Entretiens

Le « nouveau normal » est un monde dans lequel nous avons besoin que les marques nous rassurent et nous protègent.

A l'occasion de la 4e vague du baromètre "Marques et Marqueteurs" de l'Union des marques, MyEventNetwork fait le point avec Jean-Luc Chetrit, directeur général de l'association, sur la situation et les perspectives du secteur de la communication.

Publié le 02/11/2020 à 14:05, mis à jour le 04/11/2020 à 19:10.

Jean Luc Chetrit interview union des marques
© DR

Outre la baisse des budgets de communication, quels principaux enseignements faut-il retenir de cette 4e vague du baromètre de l’Union des marques* ?
Dans cette étude, nous avons à la fois des éléments rassurants et inquiétants.

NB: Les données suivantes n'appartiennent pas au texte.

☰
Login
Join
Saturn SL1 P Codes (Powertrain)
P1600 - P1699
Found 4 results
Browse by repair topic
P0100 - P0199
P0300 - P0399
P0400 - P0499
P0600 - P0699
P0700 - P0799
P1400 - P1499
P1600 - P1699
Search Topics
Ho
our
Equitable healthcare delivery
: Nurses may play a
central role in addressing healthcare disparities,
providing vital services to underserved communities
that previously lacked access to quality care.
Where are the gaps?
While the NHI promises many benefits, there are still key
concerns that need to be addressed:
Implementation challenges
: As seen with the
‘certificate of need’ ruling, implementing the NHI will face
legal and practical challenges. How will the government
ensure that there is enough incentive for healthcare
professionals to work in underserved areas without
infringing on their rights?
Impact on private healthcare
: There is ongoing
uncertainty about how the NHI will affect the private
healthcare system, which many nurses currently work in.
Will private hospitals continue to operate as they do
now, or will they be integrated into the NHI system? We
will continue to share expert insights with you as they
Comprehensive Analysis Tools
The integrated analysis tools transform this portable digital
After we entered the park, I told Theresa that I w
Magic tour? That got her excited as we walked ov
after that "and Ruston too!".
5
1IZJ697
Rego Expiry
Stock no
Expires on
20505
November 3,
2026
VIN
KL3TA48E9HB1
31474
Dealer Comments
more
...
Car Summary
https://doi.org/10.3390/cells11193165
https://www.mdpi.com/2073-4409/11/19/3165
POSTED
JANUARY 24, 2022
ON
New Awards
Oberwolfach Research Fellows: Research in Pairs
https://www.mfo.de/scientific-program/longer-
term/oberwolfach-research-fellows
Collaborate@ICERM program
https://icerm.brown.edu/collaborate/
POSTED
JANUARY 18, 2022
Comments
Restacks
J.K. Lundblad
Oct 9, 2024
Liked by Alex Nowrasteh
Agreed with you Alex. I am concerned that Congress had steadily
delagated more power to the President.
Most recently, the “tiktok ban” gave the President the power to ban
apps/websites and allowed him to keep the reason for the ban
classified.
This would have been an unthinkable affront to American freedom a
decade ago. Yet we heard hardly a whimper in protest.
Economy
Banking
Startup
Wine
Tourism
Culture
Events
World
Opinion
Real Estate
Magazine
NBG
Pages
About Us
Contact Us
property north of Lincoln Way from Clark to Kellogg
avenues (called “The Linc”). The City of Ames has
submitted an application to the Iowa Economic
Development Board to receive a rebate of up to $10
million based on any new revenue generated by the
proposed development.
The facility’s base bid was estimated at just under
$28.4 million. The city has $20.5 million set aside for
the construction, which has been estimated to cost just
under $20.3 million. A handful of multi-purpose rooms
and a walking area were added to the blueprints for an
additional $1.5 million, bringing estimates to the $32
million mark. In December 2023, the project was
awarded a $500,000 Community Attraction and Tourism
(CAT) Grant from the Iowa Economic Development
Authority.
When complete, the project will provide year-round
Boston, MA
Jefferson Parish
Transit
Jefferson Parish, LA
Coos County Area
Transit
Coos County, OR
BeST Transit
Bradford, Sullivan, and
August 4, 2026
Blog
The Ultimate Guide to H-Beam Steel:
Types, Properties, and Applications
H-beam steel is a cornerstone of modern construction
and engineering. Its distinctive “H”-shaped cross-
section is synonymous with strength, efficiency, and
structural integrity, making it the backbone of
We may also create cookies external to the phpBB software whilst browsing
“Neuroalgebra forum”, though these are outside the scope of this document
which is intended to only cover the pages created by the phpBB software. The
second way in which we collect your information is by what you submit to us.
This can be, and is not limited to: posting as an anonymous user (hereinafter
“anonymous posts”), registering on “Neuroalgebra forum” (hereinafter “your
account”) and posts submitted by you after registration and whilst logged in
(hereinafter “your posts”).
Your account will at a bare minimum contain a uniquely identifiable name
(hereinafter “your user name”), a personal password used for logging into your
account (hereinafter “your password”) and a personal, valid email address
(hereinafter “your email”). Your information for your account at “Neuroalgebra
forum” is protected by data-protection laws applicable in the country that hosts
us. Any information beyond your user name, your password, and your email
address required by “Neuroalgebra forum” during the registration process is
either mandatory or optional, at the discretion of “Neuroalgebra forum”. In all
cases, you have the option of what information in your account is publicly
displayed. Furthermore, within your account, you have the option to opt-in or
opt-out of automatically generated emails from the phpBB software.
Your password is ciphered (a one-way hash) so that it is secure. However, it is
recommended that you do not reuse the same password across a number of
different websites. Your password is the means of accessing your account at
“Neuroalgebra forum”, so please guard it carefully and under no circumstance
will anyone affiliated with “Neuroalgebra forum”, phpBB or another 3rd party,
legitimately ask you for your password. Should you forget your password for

La première priorité des entreprises est de pouvoir s’adapter à des contraintes dans un environnement instable et imprévisible. Par ailleurs, se renforce la question de développer de nouveaux canaux pour communiquer avec ses publics et les nouveaux consommateurs. L’e-commerce et l’omni-canalité s’imposent davantage à l’occasion de la crise du Covid. Autre élément d’optimisme, la volonté des marketeurs de s’engager de façon sincère sur le thème de la responsabilité. Cela fait désormais l’unanimité de considérer que les consommateurs attendent des marques qu’elles s’engagent sur des sujets de consommation et d’usages responsables. 70% des marketeurs nous disent être totalement d’accord et 30% d’accord, donc c’est très révélateur. 68% des marques intègrent déjà les sujets environnementaux, sociétaux et sociaux dans leurs décisions et l’ensemble de l’écosystème leur propose des outils et des solutions pour aller encore plus loin : c’est par exemple le sens du programme FAIRe de l’Union des marques qui repose sur 15 engagements pour une communication responsable.   

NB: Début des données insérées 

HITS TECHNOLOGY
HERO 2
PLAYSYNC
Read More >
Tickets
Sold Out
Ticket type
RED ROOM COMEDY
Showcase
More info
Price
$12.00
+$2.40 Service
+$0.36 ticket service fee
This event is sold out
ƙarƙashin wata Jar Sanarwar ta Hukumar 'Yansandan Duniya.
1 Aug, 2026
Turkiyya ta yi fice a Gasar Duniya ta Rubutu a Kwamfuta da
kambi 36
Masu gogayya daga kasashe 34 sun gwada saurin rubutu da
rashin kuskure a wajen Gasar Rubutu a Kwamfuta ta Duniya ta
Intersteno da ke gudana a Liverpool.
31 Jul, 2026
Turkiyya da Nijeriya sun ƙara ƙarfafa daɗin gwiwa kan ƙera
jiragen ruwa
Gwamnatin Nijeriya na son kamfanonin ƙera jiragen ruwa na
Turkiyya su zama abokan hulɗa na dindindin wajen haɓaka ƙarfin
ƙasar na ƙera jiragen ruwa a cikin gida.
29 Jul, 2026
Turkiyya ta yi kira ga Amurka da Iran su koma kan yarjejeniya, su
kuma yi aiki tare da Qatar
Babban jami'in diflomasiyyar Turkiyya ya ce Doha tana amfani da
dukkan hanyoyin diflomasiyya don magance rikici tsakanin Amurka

Le sujet de la responsabilité, dans la communication mais aussi dans l’entreprise, est donc en passe de s’inscrire comme une priorité.

Le sujet de la responsabilité, dans la communication mais aussi dans l’entreprise, est donc en passe de s’inscrire comme une priorité. Parmi les signes d’inquiétude, prédomine évidemment la baisse des investissements en 2020, avec une reprise en 2021 qui risque d’être molle. 46% des marques déclarent en effet que leurs investissements seront inférieurs à 2019, donc la reprise va être extrêmement lente à se mettre en place.

On sent une réelle difficulté à se projeter, avec des préoccupations qui restent centrées autour des questions sanitaires auxquelles s’ajoute celle de la réglementation publicitaire ?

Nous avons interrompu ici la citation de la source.